I knew they had hoped to lead Old Joe out without risking lives. I said, ‘It’s O.K.’

  ‘It’s not, very,’ said Johnson. ‘Especially as I have something else to ask. Will you do something for me?’

  I could hardly hear him. I meant to say, ‘What?’

  I said, ‘Yes.’

  ‘Will you remember, then,’ said Johnson, ‘that there is no such person as Roger van Diemen?’

  I only had time for a nod. Then Amy came back, and he turned to her.

  On her shoulder was a green St Lucia parrot, with a bright eye in a brilliant blue head.

  It was nearly midnight. After a long and terrible day, the lines on her sunken face were like the graining on teak, and her cropped white hair was limp.

  The parrot, hyped by the light and the company, was bright-eyed as a drunk, and as talkative.

  Travelling across to its stand, where Amy chained it, the raucous Californian voice drowned out Tom Mix.

  ‘Pieces of eight! Pieces of eight! You get that damned dialogue wrong once more and you can take your ass right over to Disney,’ the parrot said.

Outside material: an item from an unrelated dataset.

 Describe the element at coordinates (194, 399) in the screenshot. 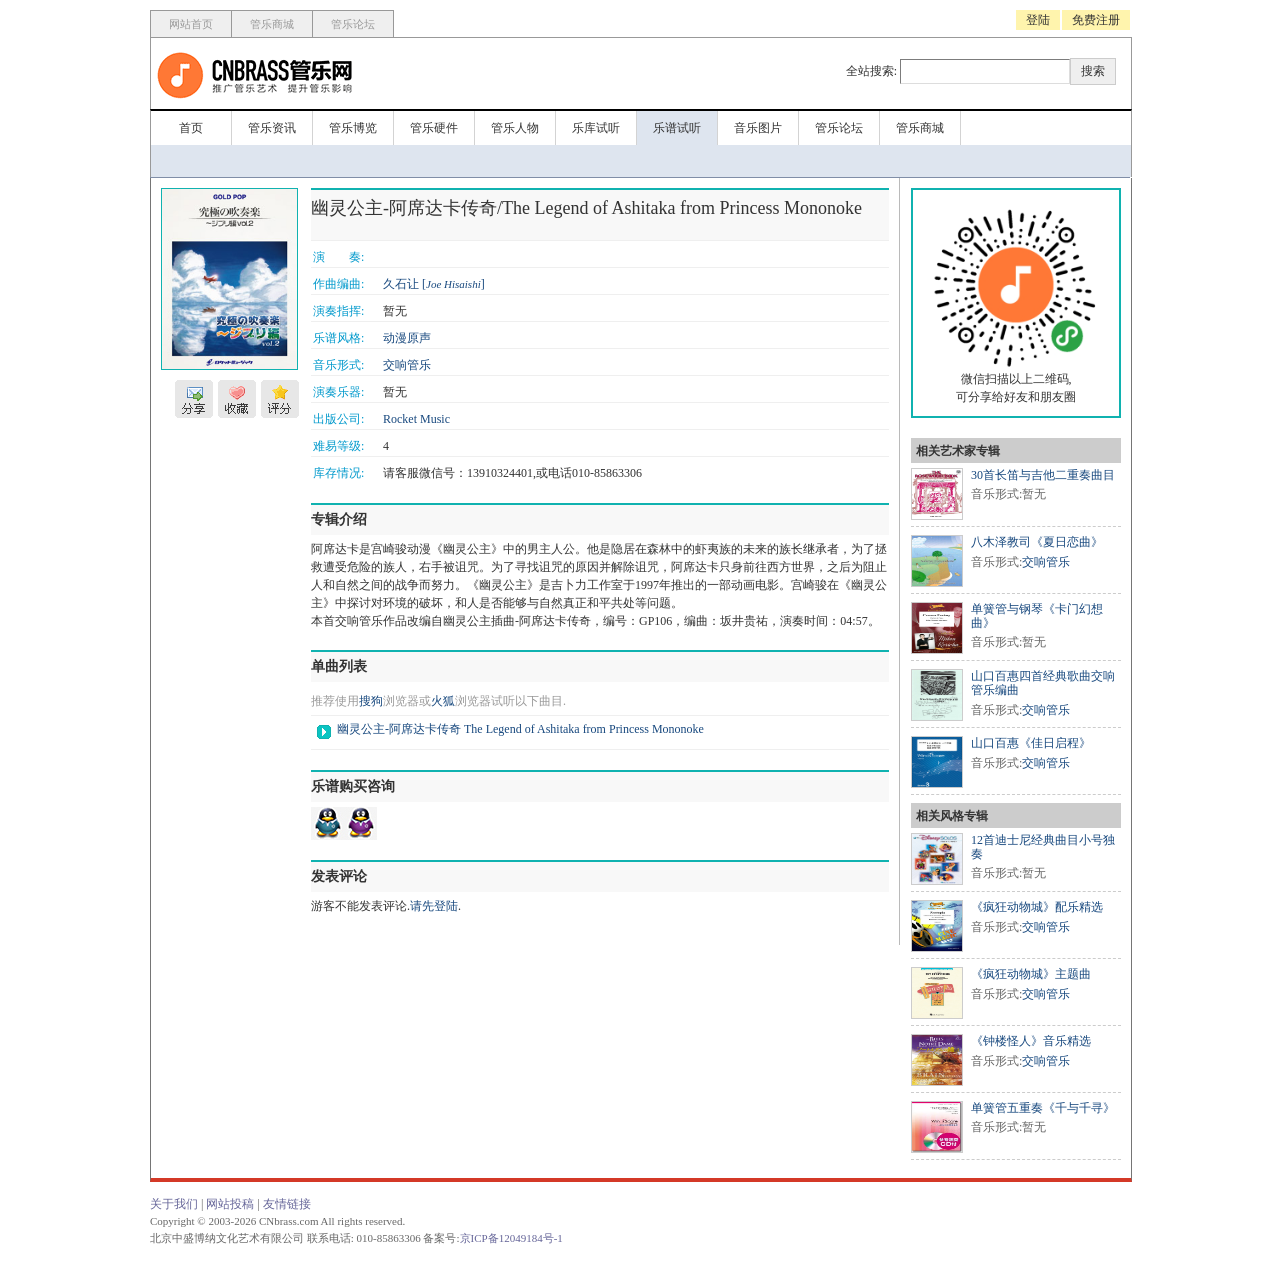 I see `分享` at that location.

  Natalie opened her eyes.

  ‘Mr Christian!’ said the parrot. ‘Effing bread-fruit for breakfast again!’

  Raymond, Dodo and Maggie opened their eyes.

  ‘Bugger the bitch>!’ said the parrot slily, in Ferdy’s voice.

  ‘Cohn!’ I said.

  Ferdy opened his eyes. He sat up. He said, ‘My darling Toucan. You’ve never traded the Ziegfeld Parrot of 1933 for hard bleeding cash. Is it Cohn?’

  ‘Mind your own effing business,’ said Amy placidly. ‘What Rita chooses to do with her legacy is her own effing affair. Lay golden eggs, do these birds.’

  Ferdy’s eyes gleamed. ‘It’s too old, darling,’ he said. ‘Check it out, do, or you’ll give the poor thing a stroke. I’ll bet you it rewinds all the way back to The Jazz Singer. To Edison. To Bell.’

  I was tired, and I was fed up, and I didn’t want to think about Cohn. I said, ‘Do you mind? I’m trying to watch the film.’

  ‘Sweetheart,’ said Ferdy, ‘it’s your day. It’s your party. I am now shutting up.’

  He was nice. It would have been fine, except that the telephone rang.